3. Renewals Are Won on Day One

Proving ROI and delivering consistent onboarding on the front end is as impactful as pricing negotiations on the back end. Quantify value early. Package outcomes clearly. Preempt objections before they form. Make the renewal decision easy from the jump rather than negotiating late when procurement has all the leverage.

4. Adoption Is a Design Problem

The system has to pull users in, not rely on them to remember steps. If your product creates friction during adoption, no amount of hand-holding will make customers want to use it. Great enablement helps, but it can't compensate for a clunky experience.

5. Cross-Functional Alignment Is Always Messier Than It Sounds

Actively shaping how Sales, Solutions, Marketing, Finance, and CX operate together is hard. In early-stage companies you're building the plane while learning how to fly it. Alignment doesn't happen by accident. It requires deliberate effort, shared systems, and constant communication.

6. Real-World Automation Is Messy

Multi-month rollups, quarterly summaries, properties that don't exist yet, special characters breaking select options, pagination quirks. The messy stuff forces you to write better specs and build stronger guardrails. Clean automation in production is always the result of dealing with ugly edge cases during development.

7. Documentation Culture Is a Growth Signal

In early-stage chaos, the teams that document their wins, losses, and processes are the ones that actually scale. Proactive sharing prevents silos and creates teams that move faster than any individual contributor. If nobody writes anything down, you'll rebuild the same things over and over.

8. Sell Outcomes, Not Features

Framing your product around ROI, time-to-value, and operational impact is always more effective than walking through feature sets. This is true even when you're talking to technical teams who genuinely care about your newest capabilities. People buy results, then care about how you got there.

9. Build Momentum With Mini Wins

Instead of waiting for a massive transformation, aim for early wins with a single workflow, a single user type, or a single team. Once the value is undeniable, expansion happens naturally. Small wins create the trust that funds bigger bets.

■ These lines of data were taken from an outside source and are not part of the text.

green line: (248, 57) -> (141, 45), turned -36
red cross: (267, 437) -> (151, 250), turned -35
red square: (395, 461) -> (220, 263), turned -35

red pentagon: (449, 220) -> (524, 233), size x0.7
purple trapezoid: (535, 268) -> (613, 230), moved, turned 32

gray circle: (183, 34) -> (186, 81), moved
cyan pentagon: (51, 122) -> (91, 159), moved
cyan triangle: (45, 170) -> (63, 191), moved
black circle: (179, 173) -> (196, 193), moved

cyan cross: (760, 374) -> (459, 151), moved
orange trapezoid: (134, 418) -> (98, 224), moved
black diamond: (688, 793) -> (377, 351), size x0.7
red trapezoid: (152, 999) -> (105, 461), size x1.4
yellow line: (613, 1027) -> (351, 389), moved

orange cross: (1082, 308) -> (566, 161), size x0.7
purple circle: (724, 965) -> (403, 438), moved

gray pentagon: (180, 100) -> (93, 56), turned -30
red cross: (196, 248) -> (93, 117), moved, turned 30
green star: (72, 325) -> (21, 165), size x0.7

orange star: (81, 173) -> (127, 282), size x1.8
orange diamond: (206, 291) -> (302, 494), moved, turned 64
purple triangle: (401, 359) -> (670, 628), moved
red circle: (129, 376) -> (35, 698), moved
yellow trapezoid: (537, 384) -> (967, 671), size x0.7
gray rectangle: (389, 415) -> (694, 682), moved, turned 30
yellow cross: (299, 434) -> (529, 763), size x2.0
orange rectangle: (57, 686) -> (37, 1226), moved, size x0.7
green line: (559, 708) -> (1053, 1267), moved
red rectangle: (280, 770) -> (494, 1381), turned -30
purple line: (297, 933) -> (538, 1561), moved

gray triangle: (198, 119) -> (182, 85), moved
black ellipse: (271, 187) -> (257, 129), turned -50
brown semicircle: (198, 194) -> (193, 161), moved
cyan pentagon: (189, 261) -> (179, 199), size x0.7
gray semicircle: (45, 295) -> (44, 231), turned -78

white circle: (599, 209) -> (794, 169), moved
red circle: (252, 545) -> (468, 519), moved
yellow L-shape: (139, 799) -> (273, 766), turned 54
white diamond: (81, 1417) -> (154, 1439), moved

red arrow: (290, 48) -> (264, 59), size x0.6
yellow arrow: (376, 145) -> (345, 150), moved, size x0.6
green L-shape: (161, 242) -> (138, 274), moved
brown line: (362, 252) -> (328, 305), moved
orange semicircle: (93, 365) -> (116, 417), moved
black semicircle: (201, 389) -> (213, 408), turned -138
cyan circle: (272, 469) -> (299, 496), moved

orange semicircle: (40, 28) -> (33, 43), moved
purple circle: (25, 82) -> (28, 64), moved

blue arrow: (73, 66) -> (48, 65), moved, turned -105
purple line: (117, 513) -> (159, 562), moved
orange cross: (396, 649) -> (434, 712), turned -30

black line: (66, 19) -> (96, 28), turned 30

10. Scale Yourself With Reusable Templates

Notion hubs, lesson plans, demo blueprints, prompts, matrices, role definitions. This is how you build a GTM operating system rather than just closing your own book of business. The work you do once and share broadly is worth ten times the work you do once and keep to yourself.

Year one was about learning fast, building systems, and earning trust. Year two is about compounding everything that worked.